Glamour in the kitchen . . .

I was lucky enough to be in the audience for the chat show, The Great British Bake Off: an Extra Slice.  It was actually a, humorous look at the famous cookery show but there was no mistaking the deadly serious devotion of fans and the production team making the show.  We were privileged to watch the show three days before it was shown on TV and signed a document committing us to keeping its secrets until then.   We are reminded of our oath several times by the staff.  I once signed the British Government’s Official Secrets Act but it did not seem half as solemn an undertaking.

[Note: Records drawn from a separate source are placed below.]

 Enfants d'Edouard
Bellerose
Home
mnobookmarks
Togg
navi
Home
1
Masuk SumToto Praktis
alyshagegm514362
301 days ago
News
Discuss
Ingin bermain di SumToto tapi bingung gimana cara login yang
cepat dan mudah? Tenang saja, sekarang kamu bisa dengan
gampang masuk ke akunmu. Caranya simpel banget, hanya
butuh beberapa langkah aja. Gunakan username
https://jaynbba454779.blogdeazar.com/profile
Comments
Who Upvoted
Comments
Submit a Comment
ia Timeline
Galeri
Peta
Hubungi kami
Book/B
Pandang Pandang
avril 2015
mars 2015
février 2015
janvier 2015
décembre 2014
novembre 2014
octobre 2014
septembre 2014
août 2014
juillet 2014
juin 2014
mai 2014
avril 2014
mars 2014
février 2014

Better than anything I could make but not perfect unlikely to win the prize

`The Great British Bake Off’ is one of the most popular programmes on TV and has made huge stars of its judges Paul Hollywood and Mary Berry.

Mary Berry and Co.

Celebrity chiefs these days are an industry unto themselves, not only producing recipe books but all sorts of products bearing their names.  An obscure ingredient that might appear on a cookery show will be emptied off of the supermarket shelves in no time at all.

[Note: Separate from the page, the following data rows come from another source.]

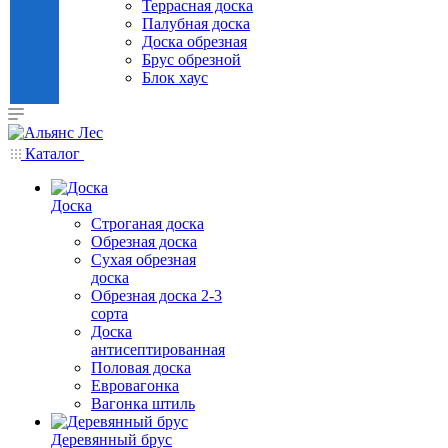
Террасная доска
Палубная доска
Доска обрезная
Брус обрезной
Блок хаус
Каталог
Доска
Строганая доска
Обрезная доска
Сухая обрезная
доска
Обрезная доска 2-3
сорта
Доска
антисептированная
Половая доска
Евровагонка
Вагонка штиль
Деревянный брус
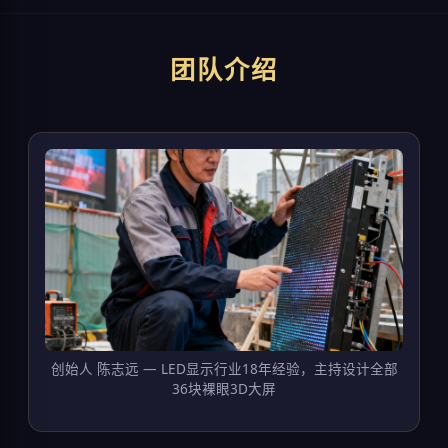
团队介绍
创始人 陈志远 — LED显示行业18年经验，主持设计全部
36块裸眼3D大屏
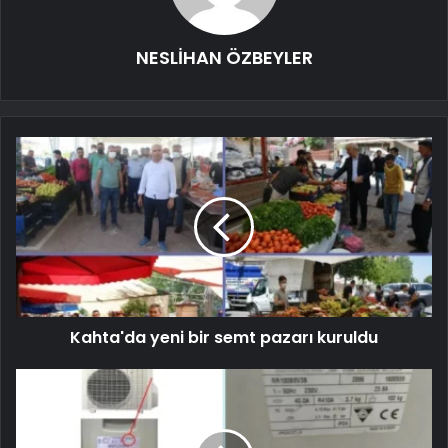
NESLİHAN ÖZBEYLER
Kahta'da yeni bir semt pazarı kuruldu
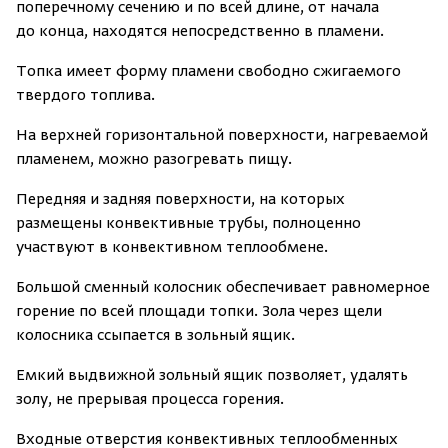
поперечному сечению и по всей длине, от начала
до конца, находятся непосредственно в пламени.
Топка имеет форму пламени свободно сжигаемого
твердого топлива.
На верхней горизонтальной поверхности, нагреваемой
пламенем, можно разогревать пищу.
Передняя и задняя поверхности, на которых
размещены конвективные трубы, полноценно
участвуют в конвективном теплообмене.
Большой сменный колосник обеспечивает равномерное
горение по всей площади топки. Зола через щели
колосника ссыпается в зольный ящик.
Емкий выдвижной зольный ящик позволяет, удалять
золу, не прерывая процесса горения.
Входные отверстия конвективных теплообменных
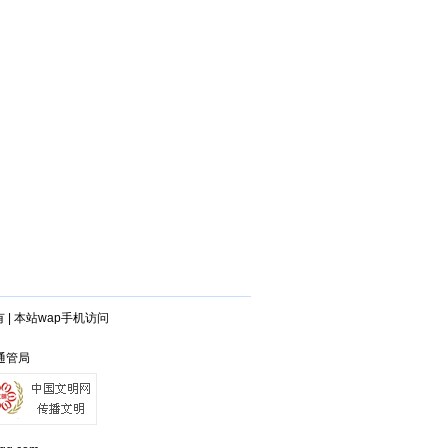
有
|
本站wap手机访问
沙通管局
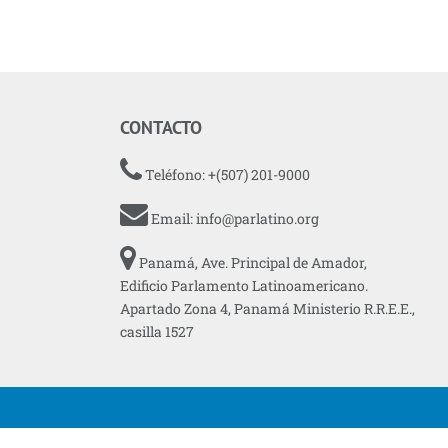
CONTACTO
Teléfono: +(507) 201-9000
Email:
info@parlatino.org
Panamá, Ave. Principal de Amador,
Edificio Parlamento Latinoamericano.
Apartado Zona 4, Panamá Ministerio R.R.E.E.,
casilla 1527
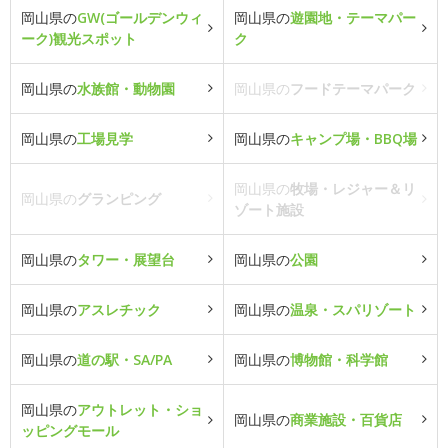
岡山県の
GW(ゴールデンウィ
岡山県の
遊園地・テーマパー
ーク)観光スポット
ク
岡山県の
水族館・動物園
岡山県の
フードテーマパーク
岡山県の
工場見学
岡山県の
キャンプ場・BBQ場
岡山県の
牧場・レジャー＆リ
岡山県の
グランピング
ゾート施設
岡山県の
タワー・展望台
岡山県の
公園
岡山県の
アスレチック
岡山県の
温泉・スパリゾート
岡山県の
道の駅・SA/PA
岡山県の
博物館・科学館
岡山県の
アウトレット・ショ
岡山県の
商業施設・百貨店
ッピングモール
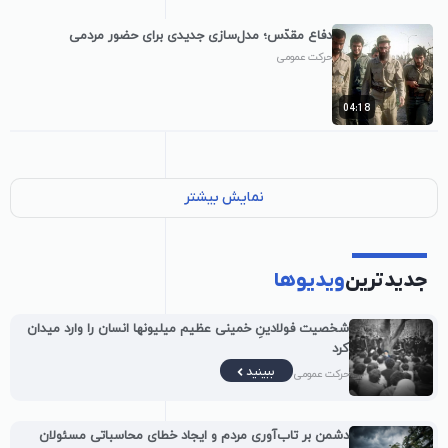
دفاع مقدّس؛ مدل‌سازی جدیدی برای حضور مردمی
حرکت عمومی
04:18
نمایش بیشتر
جدیدترین
ویدیوها
شخصیت فولادینِ خمینی عظیم میلیونها انسان را وارد میدان
کرد
ببینید
حرکت عمومی
دشمن بر تاب‌آوری مردم و ایجاد خطای محاسباتی مسئولان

The earliest known recipe book was written by a chief called Mithaecus in Sicily of the 3rd Century BC.  The Roman Chef Apicius’ recipes used exotic meats like ostrich as well as spices and honey.  The British Isles seemed to remain silent for a long time.  I think this might be explained in the following old children’s rhyme :

Oats, peas, beans, and barley grow,
Oats, peas, beans, and barley grow,
Can you or I or anyone know
How oats, peas, beans, and barley grow?

Medieval Cookery

The British diet was very limited until the time of the Romans (even commonplace creatures like rabbits are not native species) and then only gradually did we come to enjoy the spices, herbs and fruit and vegetables of the Mediterranean.  It is no coincidence that early cookery books seem to come from places with reliable harvests and a great range of high-quality fresh produce on hand.   Lyon in France is still the gastronomic centre of the country because chefs have daily access to the freshest and best ingredients.

For people, who are able to choose what they eat, food provides more than a sensory delight.  Today, many of us are dieting and closely tailoring what we eat to promote our long-term well-being.  Surprisingly, this is not a modern concept.  In Europe, Black Pepper was once thought able to cure Insomnia, Constipation, abscesses and toothache. Whilst it has been shown that this and culinary horrors like beef tea are unhelpful, there are many herbs and spices that have a positive effect.  For example, saffron really does lift the mood.

In times of relative peace the aristocracy thrived and sought out all forms of luxury whilst the variety of foodstuffs kept increasing spurring a competitive level of banqueting.

Gradually, all classes of people began to sample more exotic fare and by the end of the Victorian era, British people finally had tasted curry.

Celebrity chefs seem to set us impossible standards but so much better than Chaucer’s crude-talking cook:

And he could roast and boil and broil and fry,

And prepare a stew, and bake a tasty pie.

But a pity it was, it seemed to me,

That on his shin an open sore had he;

For sweet blanc-mange, he made it with the best.